Nassau has paid Looks Great about $35 million of $68.8 million, according to county Comptroller George Maragos. Nassau selected Looks Great in 2009 as one of four contractors approved for emergency debris removal, officials said. The firm first was put to work after Tropical Storm Irene in 2011 and then was hired after Sandy.
County Attorney John Ciampoli said on behalf of the Mangano administration that the "Looks Great contract predates this administration. The contractor submitted their claims, which are subject to multiple levels of review. Clearly, all invoices are public record and subject to audit."

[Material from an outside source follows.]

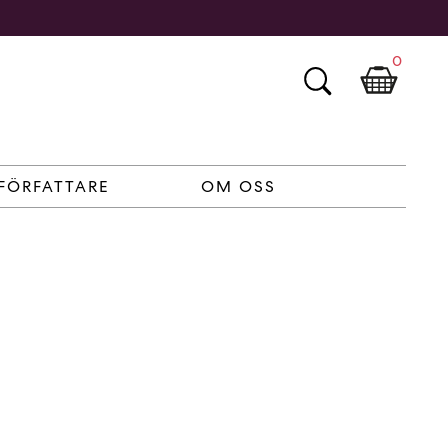
0
FÖRFATTARE
OM OSS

Maragos has asked 12 Sandy contractors hired by Nassau, including Looks Great, for payroll and expense records. A spokesman said Tuesday that Maragos contacted the firms before he learned of the Rice investigation.
Maragos and the Mangano administration have said they do not have subcontractor payroll information for Looks Great because the firm is working under a "purchase order" rather than a public works contract. The county charter requires public works contractors to provide verified statements of all amounts due and owed to subcontractors and their employees before the comptroller approves payment.
County officials have said Looks Great manages 40 to 58 subcontractors.
James Castellane, retiring president of the Building and Construction Trades Council of Nassau and Suffolk, declined to comment on "any" investigation. However, he said he was "fully aware of contractors . . . who go around capitalizing on devastation and not paying the wages and benefits of Long Island-area standards for the construction workers that I represent."